# Task description:
What you return should be only the lines in the entries below between the one holding "Tilmeld din butik" and the one holding "Colo confirmó 4 lesionados en parte médico", ends included, with every picture left out.
Segment Start: Supplied data
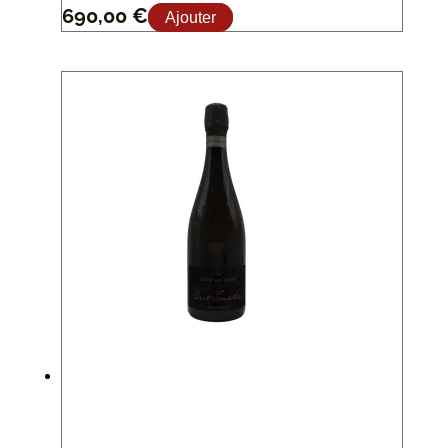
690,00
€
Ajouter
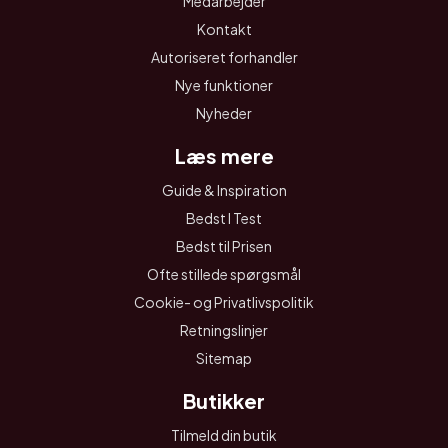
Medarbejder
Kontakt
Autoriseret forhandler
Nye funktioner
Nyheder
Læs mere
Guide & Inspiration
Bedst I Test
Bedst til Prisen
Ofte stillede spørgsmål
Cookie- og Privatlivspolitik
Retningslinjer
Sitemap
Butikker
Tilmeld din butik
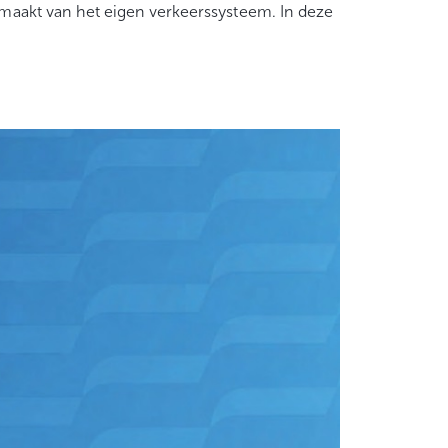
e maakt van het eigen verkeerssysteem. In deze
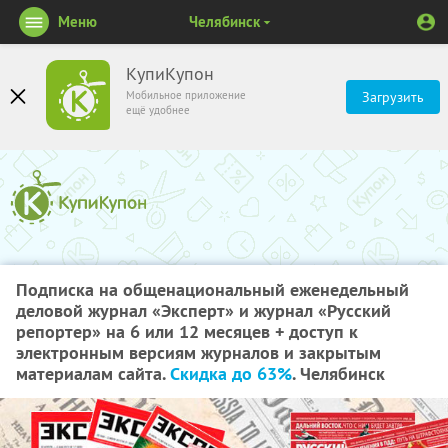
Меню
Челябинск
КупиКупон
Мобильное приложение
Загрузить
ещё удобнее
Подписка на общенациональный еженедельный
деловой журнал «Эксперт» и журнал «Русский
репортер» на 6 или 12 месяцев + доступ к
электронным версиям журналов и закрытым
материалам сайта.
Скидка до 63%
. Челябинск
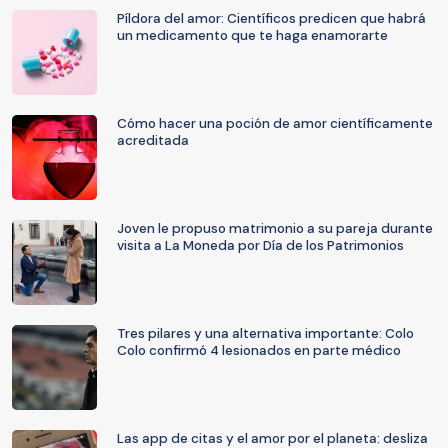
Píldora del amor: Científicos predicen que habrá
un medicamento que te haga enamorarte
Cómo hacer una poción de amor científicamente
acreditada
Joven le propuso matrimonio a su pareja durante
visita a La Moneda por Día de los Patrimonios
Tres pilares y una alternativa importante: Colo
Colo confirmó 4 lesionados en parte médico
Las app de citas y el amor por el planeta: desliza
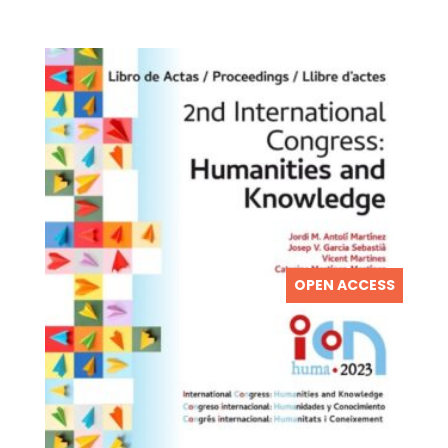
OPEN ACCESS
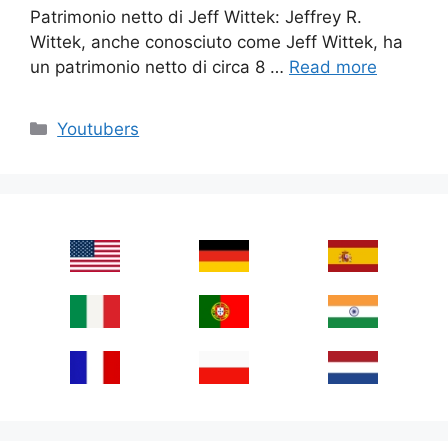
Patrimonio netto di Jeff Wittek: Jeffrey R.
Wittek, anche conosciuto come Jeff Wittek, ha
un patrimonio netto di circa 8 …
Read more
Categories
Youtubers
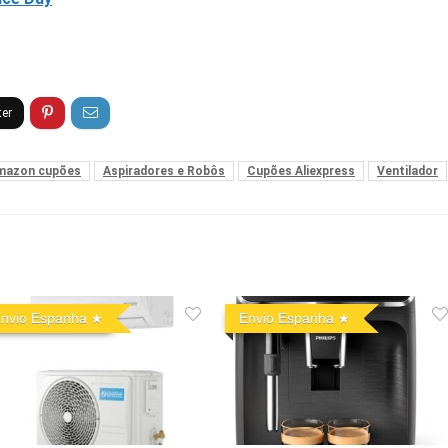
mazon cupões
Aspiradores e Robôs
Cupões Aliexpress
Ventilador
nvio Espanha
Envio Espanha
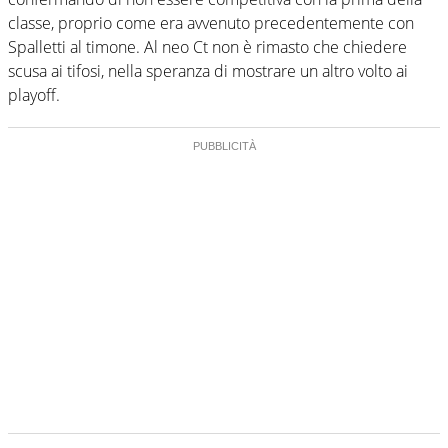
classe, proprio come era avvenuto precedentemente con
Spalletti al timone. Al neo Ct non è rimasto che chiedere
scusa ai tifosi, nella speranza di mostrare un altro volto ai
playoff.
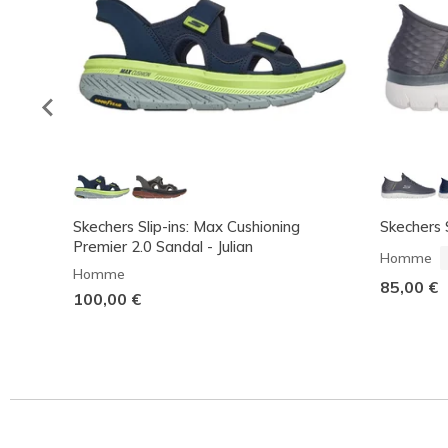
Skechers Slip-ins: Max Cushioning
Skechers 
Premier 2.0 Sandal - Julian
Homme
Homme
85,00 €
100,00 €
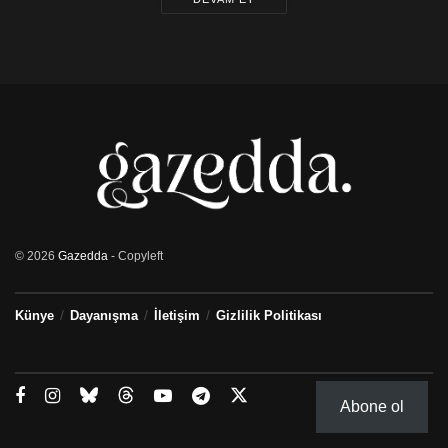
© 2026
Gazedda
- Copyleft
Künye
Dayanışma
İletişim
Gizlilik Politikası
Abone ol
Segment End: Supplied data
# Response area:
Tilmeld din butik
e maakt van het eigen verkeerssysteem. In deze
Меню
Челябинск
КупиКупон
Мобильное приложение
Загрузить
ещё удобнее
Подписка на общенациональный еженедельный
деловой журнал «Эксперт» и журнал «Русский
репортер» на 6 или 12 месяцев + доступ к
электронным версиям журналов и закрытым
материалам сайта.
Скидка до 63%
. Челябинск
Píldora del amor: Científicos predicen que habrá
un medicamento que te haga enamorarte
Cómo hacer una poción de amor científicamente
acreditada
Joven le propuso matrimonio a su pareja durante
visita a La Moneda por Día de los Patrimonios
Tres pilares y una alternativa importante: Colo
Colo confirmó 4 lesionados en parte médico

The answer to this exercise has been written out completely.